For business owners· 4 min read

Case Studies That Convert for Drayage Companies

Showcase your drayage results with case studies. Document client successes to build credibility with prospects.

Your drayage company has competitive rates and reliable drivers, but prospects can't tell the difference between you and the five other carriers they're emailing. A single case study can change that—proving ROI in a way a brochure never will. Here's how to build case studies that actually convert freight and port services customers.

Why Drayage Companies Need Case Studies

Shippers and freight forwarders evaluate drayage providers on trust and proof. They want to know: Can you handle peak season? Will my cargo arrive on time? Do you actually deliver what you promise?

A well-built case study answers these questions with specifics. Instead of claiming "fast turnaround," you show that XYZ Logistics cut their port-to-warehouse time from 18 hours to 12 hours, saving $800 per shipment. That's concrete. That's what gets a quote request.

Identify Your Best Customers

Start with clients who see measurable results from your service. Look for:

  • High-volume shippers who moved significant tonnage with you
  • Recurring customers who've been with you 2+ years
  • Problem-solvers where you fixed a logistical bottleneck (e.g., congestion at Port of LA, coordinating multiple pickups)
  • Niche verticals like automotive, produce, or retail—specificity matters

Avoid customers who are either competitors or confidentiality-sensitive. If a shipper won't allow their name or company to be published, ask about anonymizing with a generic title like "Mid-Size Refrigerated Goods Distributor."

Structure That Converts

Keep your case study to 400–600 words. Here's the proven format:

The Challenge (2–3 paragraphs) Paint a realistic picture of the shipper's problem. Maybe they were using two separate carriers for LA-to-Phoenix runs, creating hand-offs and delays. Or they lacked real-time visibility on drayage pickups, forcing them to hold inventory longer than necessary.

The Solution (1–2 paragraphs) Explain what you did differently. Did you consolidate their shipments? Offer dedicated drivers? Implement a tracking system they could access? Include specifics: "We assigned a dedicated 53-foot dry van twice weekly on Tuesday and Friday, reducing order-to-delivery time by 40%."

The Results (2–3 paragraphs) This is where the conversion happens. Use numbers:

  • Cost savings (e.g., reduced detention fees by 35%, saving $12,000 annually)
  • Speed improvements (e.g., cut drayage cycle time from 48 hours to 24 hours)
  • Reliability gains (e.g., 99.2% on-time performance over 18 months)
  • Operational benefits (e.g., freed up warehouse staff from manual tracking; improved cash flow)

Include a quote from the customer: "Before switching, we were managing five different carriers. Now it's one point of contact, and our freight arrives consistently. It's the reliability that keeps us coming back." — John Martinez, Operations Manager.

Formatting for Digital

  • Use clear headers and short paragraphs
  • Include 1–2 photos: the customer's facility, loaded trucks, or port operations (with permission)
  • Add a simple metrics box highlighting the three biggest wins (cost %, timeline %, reliability %)
  • Make it PDF-downloadable and mobile-friendly

Where to Use These

Post case studies on your website's "Solutions" or "Why Choose Us" page. Feature them in email sequences to prospects. Mention them in RFQ responses: "See how we reduced drayage costs for a similar shipper here."

Listing your drayage services on Mercoly helps you get found by shippers actively searching for carriers—and linking to your best case studies in your profile builds credibility when prospects land on your page.

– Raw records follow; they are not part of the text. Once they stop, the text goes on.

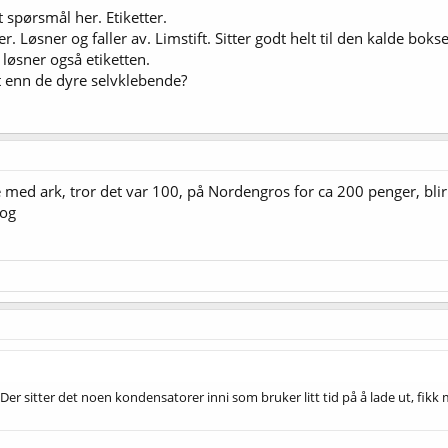
 spørsmål her. Etiketter.
 Løsner og faller av. Limstift. Sitter godt helt til den kalde bok
løsner også etiketten.
 enn de dyre selvklebende?
med ark, tror det var 100, på Nordengros for ca 200 penger, blir s
 og
r sitter det noen kondensatorer inni som bruker litt tid på å lade ut, fikk me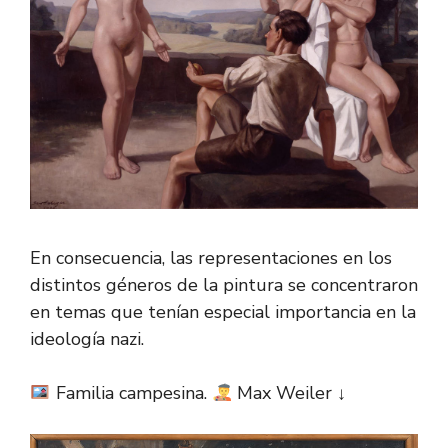
En consecuencia, las representaciones en los
distintos géneros de la pintura se concentraron
en temas que tenían especial importancia en la
ideología nazi.
Familia campesina.
Max Weiler ↓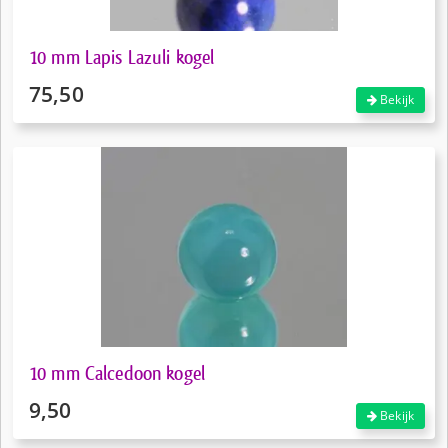
10 mm Lapis Lazuli kogel
75,50
Bekijk
10 mm Calcedoon kogel
9,50
Bekijk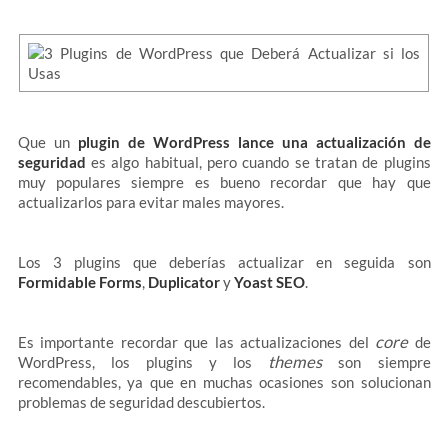
Que un
plugin de WordPress lance una actualización de
seguridad
es algo habitual, pero cuando se tratan de plugins
muy populares siempre es bueno recordar que hay que
actualizarlos para evitar males mayores.
Los 3 plugins que deberías actualizar en seguida son
Formidable Forms
,
Duplicator
y
Yoast SEO
.
core
Es importante recordar que las actualizaciones del
de
themes
WordPress, los plugins y los
son siempre
recomendables, ya que en muchas ocasiones son solucionan
problemas de seguridad descubiertos.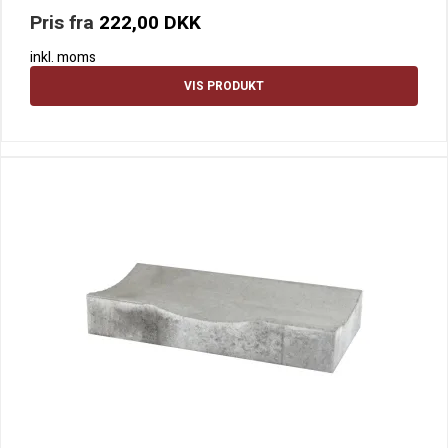
Pris fra
222,00 DKK
inkl. moms
VIS PRODUKT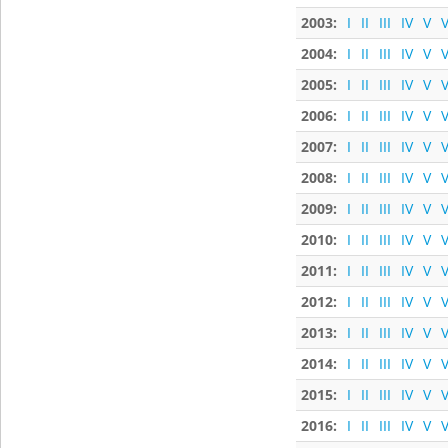
2003:
I
II
III
IV
V
V
2004:
I
II
III
IV
V
V
2005:
I
II
III
IV
V
V
2006:
I
II
III
IV
V
V
2007:
I
II
III
IV
V
V
2008:
I
II
III
IV
V
V
2009:
I
II
III
IV
V
V
2010:
I
II
III
IV
V
V
2011:
I
II
III
IV
V
V
2012:
I
II
III
IV
V
V
2013:
I
II
III
IV
V
V
2014:
I
II
III
IV
V
V
2015:
I
II
III
IV
V
V
2016:
I
II
III
IV
V
V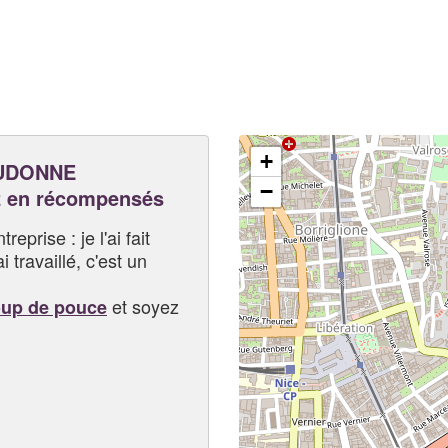
+
EUDONNE
−
 en récompensés
eprise : je l'ai fait
i travaillé, c'est un
et soyez
oup de pouce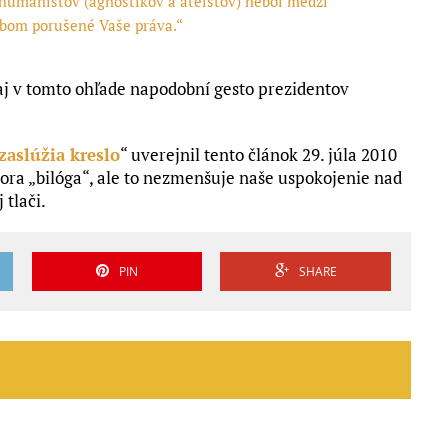
humanistov (agnostikov a ateistov) nebol medzi
obom porušené Vaše práva.“
aj v tomto ohľade napodobní gesto prezidentov
 zaslúžia kreslo
“ uverejnil tento článok 29. júla 2010
tora „bilóga“, ale to nezmenšuje naše uspokojenie nad
tlači.
PIN
SHARE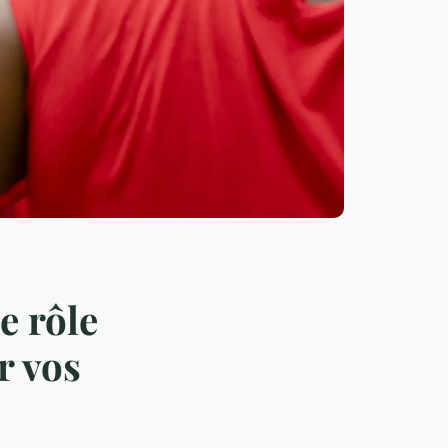
e rôle
r vos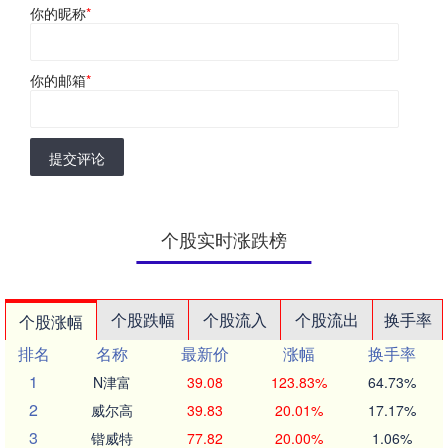
你的昵称
*
你的邮箱
*
提交评论
个股实时涨跌榜
个股跌幅
个股流入
个股流出
换手率
个股涨幅
排名
名称
最新价
涨幅
换手率
1
N津富
39.08
123.83%
64.73%
2
威尔高
39.83
20.01%
17.17%
3
锴威特
77.82
20.00%
1.06%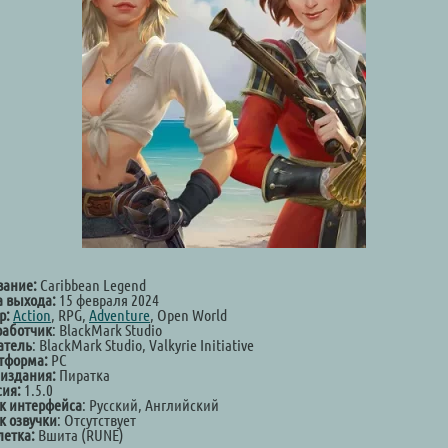
вание:
Caribbean Legend
а выхода:
15 февраля 2024
р:
Action
, RPG,
Adventure
, Open World
работчик
: BlackMark Studio
атель
: BlackMark Studio, Valkyrie Initiative
тформа:
PC
 издания:
Пиратка
сия:
1.5.0
к интерфейса
: Русский, Английский
к озвучки
: Отсутствует
летка:
Вшита (RUNE)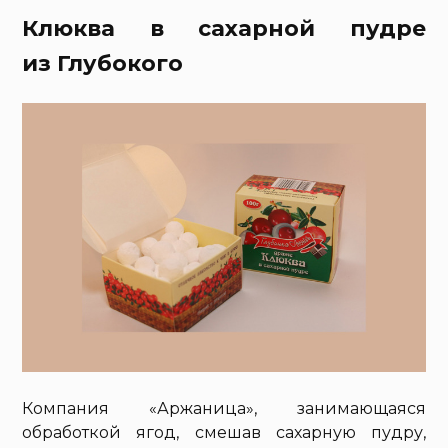
Клюква в сахарной пудре
из Глубокого
Компания «Аржаница», занимающаяся
обработкой ягод, смешав сахарную пудру,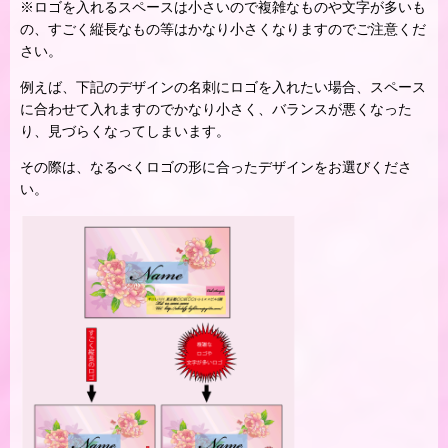
※ロゴを入れるスペースは小さいので複雑なものや文字が多いも
の、すごく縦長なもの等はかなり小さくなりますのでご注意くだ
さい。
例えば、下記のデザインの名刺にロゴを入れたい場合、スペース
に合わせて入れますのでかなり小さく、バランスが悪くなった
り、見づらくなってしまいます。
その際は、なるべくロゴの形に合ったデザインをお選びくださ
い。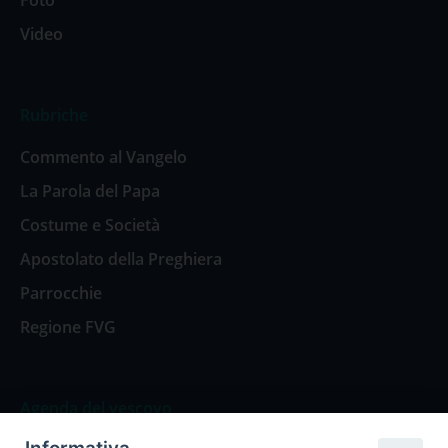
Foto
Video
Rubriche
Commento al Vangelo
La Parola del Papa
Costume e Società
Apostolato della Preghiera
Parrocchie
Regione FVG
Agenda del vescovo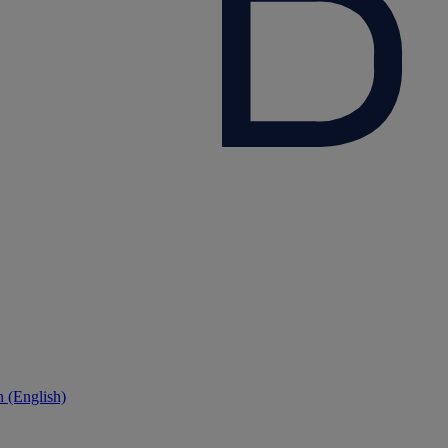
 (English)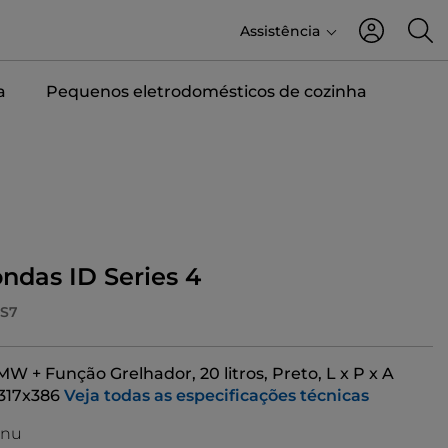
Assistência
a
Pequenos eletrodomésticos de cozinha
ndas ID Series 4
S7
MW + Função Grelhador, 20 litros, Preto, L x P x A
317x386
Veja todas as especificações técnicas
enu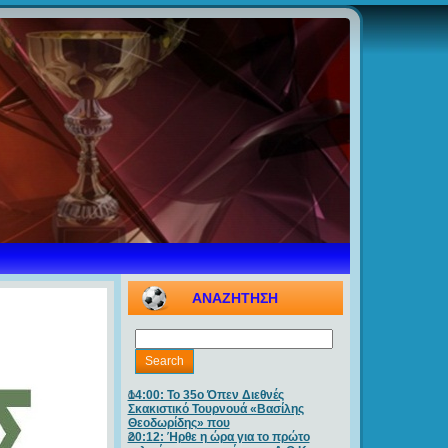
ΑΝΑΖΗΤΗΣΗ
14:00: Το 35ο Όπεν Διεθνές
Σκακιστικό Τουρνουά «Βασίλης
Θεοδωρίδης» που
20:12: Ήρθε η ώρα για το πρώτο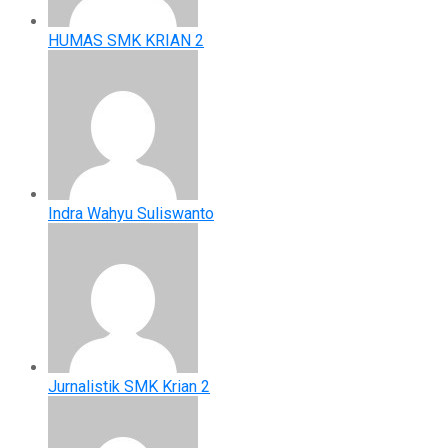
HUMAS SMK KRIAN 2
Indra Wahyu Suliswanto
Jurnalistik SMK Krian 2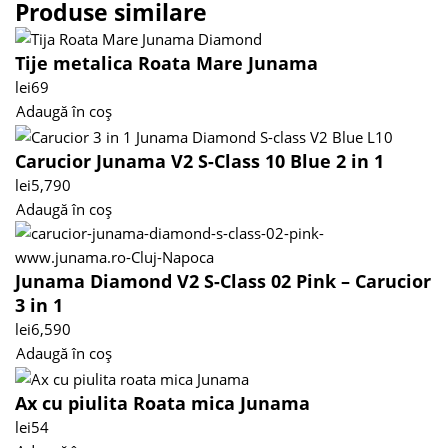
Produse similare
Tije metalica Roata Mare Junama
lei
69
Adaugă în coș
Carucior Junama V2 S-Class 10 Blue 2 in 1
lei
5,790
Adaugă în coș
Junama Diamond V2 S-Class 02 Pink – Carucior
3 in 1
lei
6,590
Adaugă în coș
Ax cu piulita Roata mica Junama
lei
54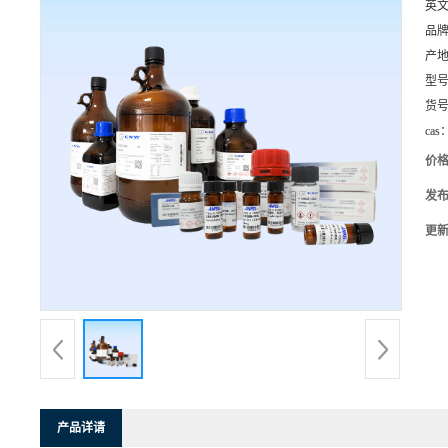
英
品
产
型
货
cas
价
发
更
产品详请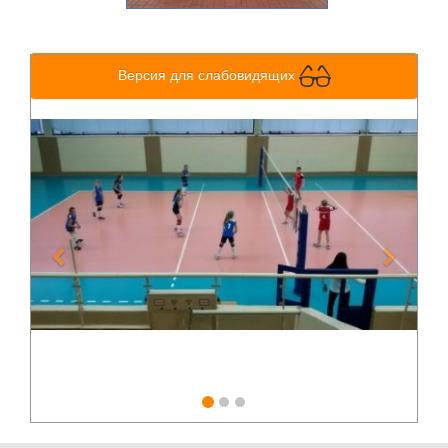
Версия для слабовидящих
Previous
Next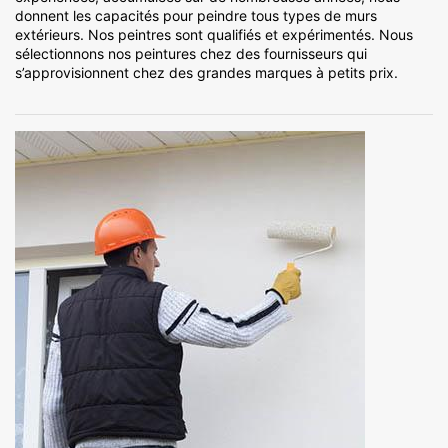
donnent les capacités pour peindre tous types de murs
extérieurs. Nos peintres sont qualifiés et expérimentés. Nous
sélectionnons nos peintures chez des fournisseurs qui
s’approvisionnent chez des grandes marques à petits prix.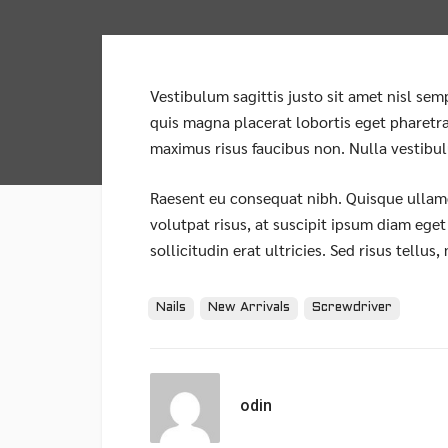
Vestibulum sagittis justo sit amet nisl sem
quis magna placerat lobortis eget pharetra 
maximus risus faucibus non. Nulla vestibu
Raesent eu consequat nibh. Quisque ullamc
volutpat risus, at suscipit ipsum diam ege
sollicitudin erat ultricies. Sed risus tellus
Tags:
Nails
New Arrivals
Screwdriver
odin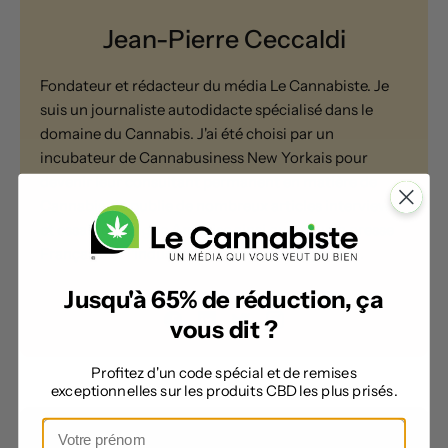
Jean-Pierre Ceccaldi
Fondateur et rédacteur du média Le Cannabiste. Je
suis un journaliste autodidacte spécialisé dans le
domaine du Cannabis. J'ai été choisi par un
incubateur de Cannabusiness New Yorkais pour
devenir leur consultant permanent en matière de
Cannabis. Je publie de nombreux articles interviews
et essais en langue Anglaise ainsi que pour la presse
Française et l'industrie du Cannabis en général.
Jusqu'à 65% de réduction, ça
vous dit ?
Profitez d'un code spécial et de remises
exceptionnelles sur les produits CBD les plus prisés.
★
★
★
★
★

Aim to build 3–5 core case studies over the next year. Each one expands your proof portfolio and gives different customer types a reason to believe.

Frequently Asked Questions

Q: How do I get permission from customers to write a case study? Reach out directly to your account contact or operations manager, explain you're building marketing materials to showcase success stories, and offer anonymity or name recognition based on their preference. Most established customers are willing—it's free publicity for them too.

Q: What if I'm a newer drayage company without a long case study history? Start with your best 6–12 months of service. One customer with measurable results beats zero case studies. Even a three-month partnership showing improved on-time delivery works.

Q: Should I include pricing in case studies? Only if it directly supported the savings claim. Focus on operational outcomes and cost reductions rather than your rate card, which varies by lane and season anyway.

Get started building your first case study this month—it's one of the highest-ROI marketing efforts for logistics companies.